◆ **Description of the task**: An exact transcription of every record below is required, with the pictures left out.
*** Opening of Supplied records ***
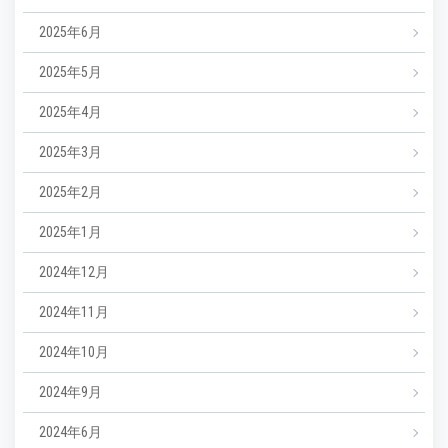
2025年6月
2025年5月
2025年4月
2025年3月
2025年2月
2025年1月
2024年12月
2024年11月
2024年10月
2024年9月
2024年6月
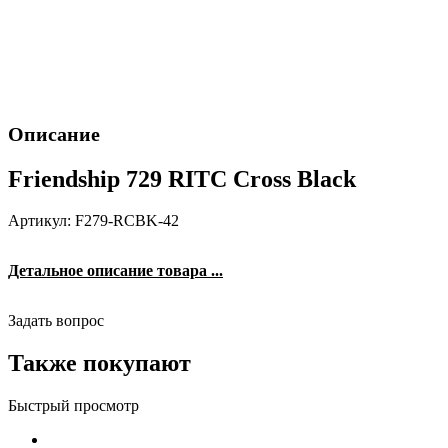
Описание
Friendship 729 RITC Cross Black
Артикул: F279-RCBK-42
Детальное описание товара ...
Задать вопрос
Также покупают
Быстрый просмотр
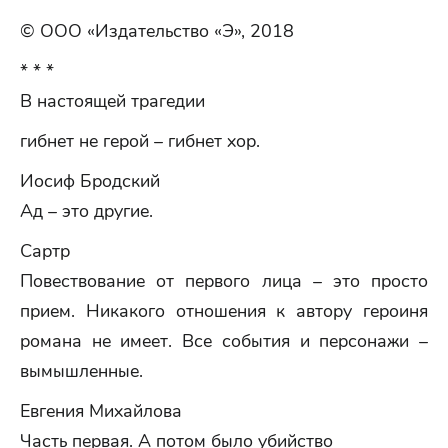
© ООО «Издательство «Э», 2018
* * *
В настоящей трагедии
гибнет не герой – гибнет хор.
Иосиф Бродский
Ад – это другие.
Сартр
Повествование от первого лица – это просто
прием. Никакого отношения к автору героиня
романа не имеет. Все события и персонажи –
вымышленные.
Евгения Михайлова
Часть первая. А потом было убийство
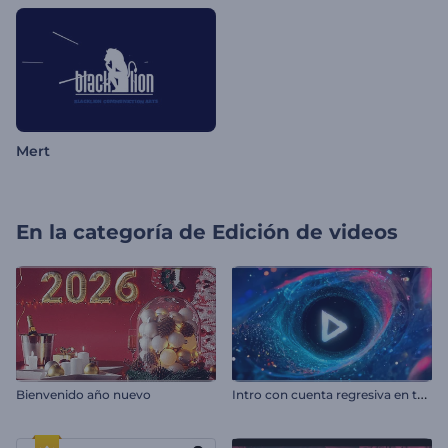
Mert
En la categoría de
Edición de videos
I
ntro con cuenta regresiva en túnel espacial
Bienvenido año nuevo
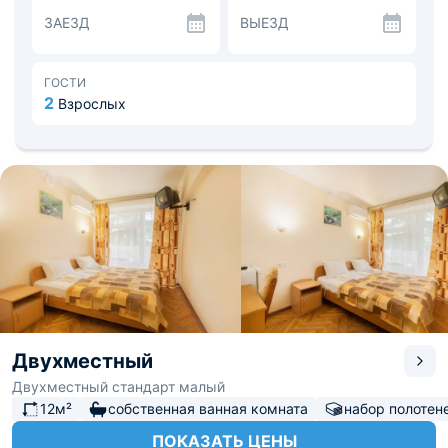
Бонусом послужит восхитительный вид из окна номера
ЗАЕЗД
ВЫЕЗД
на море или горы.
В гостинице предлагается питание по системе
«шведский стол» в уютном ресторане. Каждый найдет
себе блюдо по вкусу, даже самые маленькие гости.
ГОСТИ
Каждую среду и пятницу проводятся дни национальной
2
Взрослых
кухни, где предлагают попробовать традиционные
блюда разных народов мира. У бассейна гостей ждет
бар с прохладительными напитками.
Недалеко находится Судакская крепость и Музей
истории Крыма. В инфраструктуру гостиницы входят:
открытый бассейн без подогрева с детской зоной,
оборудованный шезлонгами, детская площадка,
теннисный корт, спортивная площадка для игры в
волейбол, бадминтон и футбол, а также
киноконцертный зал, бильярд, терренкур «Лестница
здоровья». Предоставляются парковочные места. До
железнодорожного вокзала Феодосия - 40 км, до
аэропорта Симферополь - 80 км.
Двухместный
Двухместный стандарт малый
12м²
собственная ванная комната
набор полотен
ПОКАЗАТЬ ЦЕНЫ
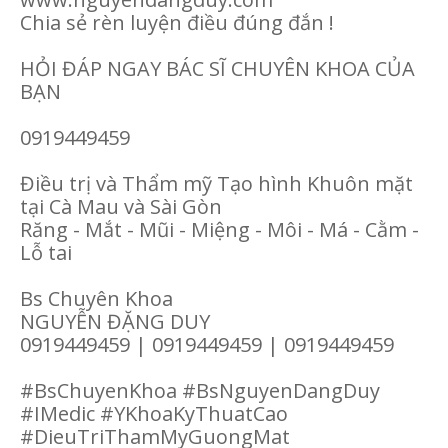
Chia sẻ rèn luyện điều đúng đắn !
HỎI ĐÁP NGAY BÁC SĨ CHUYÊN KHOA CỦA
BẠN
0919449459
Điều trị và Thẩm mỹ Tạo hình Khuôn mặt
tại Cà Mau và Sài Gòn
Răng - Mắt - Mũi - Miệng - Môi - Má - Cằm -
Lỗ tai
Bs Chuyên Khoa
NGUYỄN ĐẶNG DUY
0919449459 | 0919449459 | 0919449459
#BsChuyenKhoa #BsNguyenDangDuy
#IMedic #YKhoaKyThuatCao
#DieuTriThamMyGuongMat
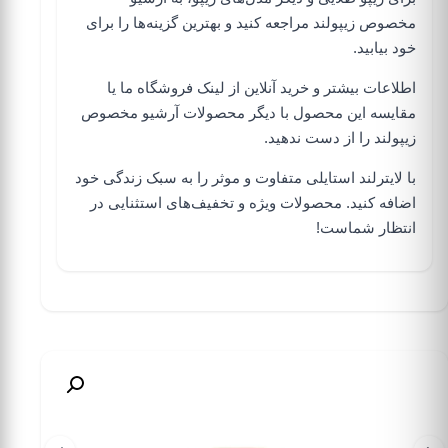
مخصوص زیپولند مراجعه کنید و بهترین گزینه‌ها را برای
خود بیابید.
اطلاعات بیشتر و خرید آنلاین از لینک
فروشگاه
ما یا
مقایسه این محصول با دیگر محصولات
آرشیو مخصوص
زیپولند
را از دست ندهید.
با
لایترلند
استایلی متفاوت و موثر را به سبک زندگی خود
اضافه کنید. محصولات ویژه و تخفیف‌های استثنایی در
انتظار شماست!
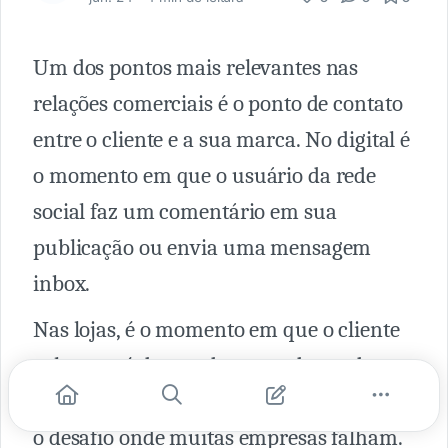
Um dos pontos mais relevantes nas
relações comerciais é o ponto de contato
entre o cliente e a sua marca. No digital é
o momento em que o usuário da rede
social faz um comentário em sua
publicação ou envia uma mensagem
inbox.
Nas lojas, é o momento em que o cliente
coloca o pé dentro do ponto de venda.
Não importa o lugar: é aqui que começa
o desafio onde muitas empresas falham.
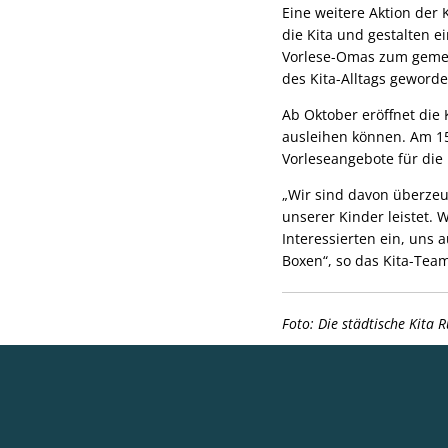
Eine weitere Aktion der 
die Kita und gestalten
Vorlese-Omas zum gemein
des Kita-Alltags geworde
Ab Oktober eröffnet die 
ausleihen können. Am 15
Vorleseangebote für die
„Wir sind davon überzeu
unserer Kinder leistet. 
Interessierten ein, uns
Boxen“, so das Kita-Tea
Foto: Die städtische Kita 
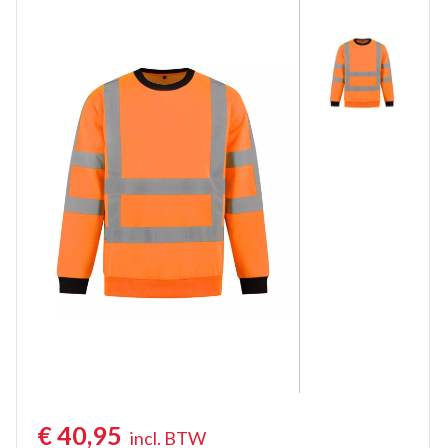
Werktruien met lange rits
Veiligheidstruien
Polosweaters
Commandotrui
Schipperstrui
Schilderstruien
Fleece trui
Werktruien met colkraag
Kindertruien
Vlamvertragende truien
€
40,95
incl. BTW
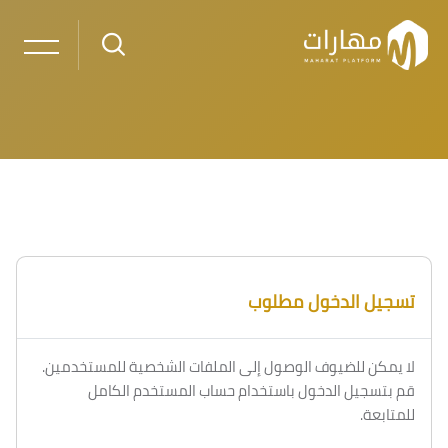
خطى إلى المحتوى الرئيسي
تسجيل الدخول مطلوب
لا يمكن للضيوف الوصول إلى الملفات الشخصية للمستخدمين.
قم بتسجيل الدخول باستخدام حساب المستخدم الكامل
للمتابعة.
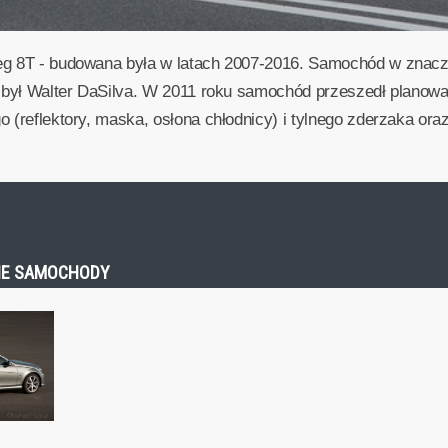
reg 8T - budowana była w latach 2007-2016. Samochód w znacz
ki był Walter DaSilva. W 2011 roku samochód przeszedł plano
 (reflektory, maska, osłona chłodnicy) i tylnego zderzaka ora
OBNE SAMOCHODY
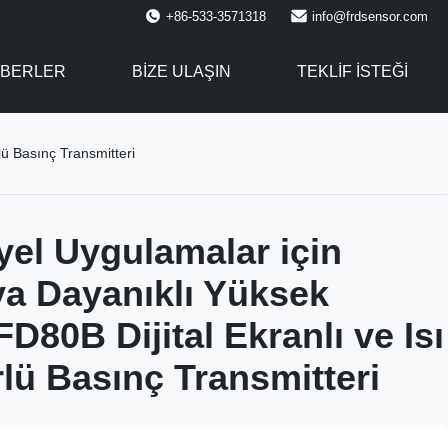
+86-533-3571318
info@frdsensor.com
BERLER
BIZE ULAŞIN
TEKLIF ISTEĞI
lü Basınç Transmitteri
yel Uygulamalar için
a Dayanıklı Yüksek
FD80B Dijital Ekranlı ve Isı
lü Basınç Transmitteri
*** Close of Supplied records ***
◆ **Output below**:
2025年6月
2025年5月
2025年4月
2025年3月
2025年2月
2025年1月
2024年12月
2024年11月
2024年10月
2024年9月
2024年6月
Описание
Friendship 729 RITC Cross Black
Артикул: F279-RCBK-42
Детальное описание товара ...
Задать вопрос
Также покупают
Быстрый просмотр
© ООО «Издательство «Э», 2018
* * *
В настоящей трагедии
гибнет не герой – гибнет хор.
Иосиф Бродский
Ад – это другие.
Сартр
Повествование от первого лица – это просто
прием. Никакого отношения к автору героиня
романа не имеет. Все события и персонажи –
вымышленные.
Евгения Михайлова
Часть первая. А потом было убийство
Mert
En la categoría de
Edición de videos
I
ntro con cuenta regresiva en túnel espacial
Bienvenido año nuevo
Бонусом послужит восхитительный вид из окна номера
ЗАЕЗД
ВЫЕЗД
на море или горы.
В гостинице предлагается питание по системе
«шведский стол» в уютном ресторане. Каждый найдет
себе блюдо по вкусу, даже самые маленькие гости.
ГОСТИ
Каждую среду и пятницу проводятся дни национальной
2
Взрослых
кухни, где предлагают попробовать традиционные
блюда разных народов мира. У бассейна гостей ждет
бар с прохладительными напитками.
Недалеко находится Судакская крепость и Музей
истории Крыма. В инфраструктуру гостиницы входят:
открытый бассейн без подогрева с детской зоной,
оборудованный шезлонгами, детская площадка,
теннисный корт, спортивная площадка для игры в
волейбол, бадминтон и футбол, а также
киноконцертный зал, бильярд, терренкур «Лестница
здоровья». Предоставляются парковочные места. До
железнодорожного вокзала Феодосия - 40 км, до
аэропорта Симферополь - 80 км.
Двухместный
Двухместный стандарт малый
12м²
собственная ванная комната
набор полотен
ПОКАЗАТЬ ЦЕНЫ
Chia sẻ rèn luyện điều đúng đắn !
HỎI ĐÁP NGAY BÁC SĨ CHUYÊN KHOA CỦA
BẠN
0919449459
Điều trị và Thẩm mỹ Tạo hình Khuôn mặt
tại Cà Mau và Sài Gòn
Răng - Mắt - Mũi - Miệng - Môi - Má - Cằm -
Lỗ tai
Bs Chuyên Khoa
NGUYỄN ĐẶNG DUY
0919449459 | 0919449459 | 0919449459
#BsChuyenKhoa #BsNguyenDangDuy
#IMedic #YKhoaKyThuatCao
#DieuTriThamMyGuongMat
مخصوص زیپولند مراجعه کنید و بهترین گزینه‌ها را برای
خود بیابید.
اطلاعات بیشتر و خرید آنلاین از لینک
فروشگاه
ما یا
مقایسه این محصول با دیگر محصولات
آرشیو مخصوص
زیپولند
را از دست ندهید.
با
لایترلند
استایلی متفاوت و موثر را به سبک زندگی خود
اضافه کنید. محصولات ویژه و تخفیف‌های استثنایی در
انتظار شماست!
Um dos pontos mais relevantes nas
relações comerciais é o ponto de contato
entre o cliente e a sua marca. No digital é
o momento em que o usuário da rede
social faz um comentário em sua
publicação ou envia uma mensagem
inbox.
Nas lojas, é o momento em que o cliente
coloca o pé dentro do ponto de venda.
Não importa o lugar: é aqui que começa
o desafio onde muitas empresas falham.
Eine weitere Aktion der 
die Kita und gestalten
Vorlese-Omas zum gemein
des Kita-Alltags geworde
Ab Oktober eröffnet die 
ausleihen können. Am 15
Vorleseangebote für die
„Wir sind davon überzeu
unserer Kinder leistet. 
Interessierten ein, uns
Boxen“, so das Kita-Tea
Foto: Die städtische Kita 
Werktruien met lange rits
Veiligheidstruien
Polosweaters
Commandotrui
Schipperstrui
Schilderstruien
Fleece trui
Werktruien met colkraag
Kindertruien
Vlamvertragende truien
€
40,95
incl. BTW
خطى إلى المحتوى الرئيسي
تسجيل الدخول مطلوب
لا يمكن للضيوف الوصول إلى الملفات الشخصية للمستخدمين.
قم بتسجيل الدخول باستخدام حساب المستخدم الكامل
للمتابعة.
reg 8T - budowana była w latach 2007-2016. Samochód w znacz
ki był Walter DaSilva. W 2011 roku samochód przeszedł plano
 (reflektory, maska, osłona chłodnicy) i tylnego zderzaka ora
OBNE SAMOCHODY
+86-533-3571318
info@frdsensor.com
BERLER
BIZE ULAŞIN
TEKLIF ISTEĞI
lü Basınç Transmitteri
yel Uygulamalar için
a Dayanıklı Yüksek
FD80B Dijital Ekranlı ve Isı
lü Basınç Transmitteri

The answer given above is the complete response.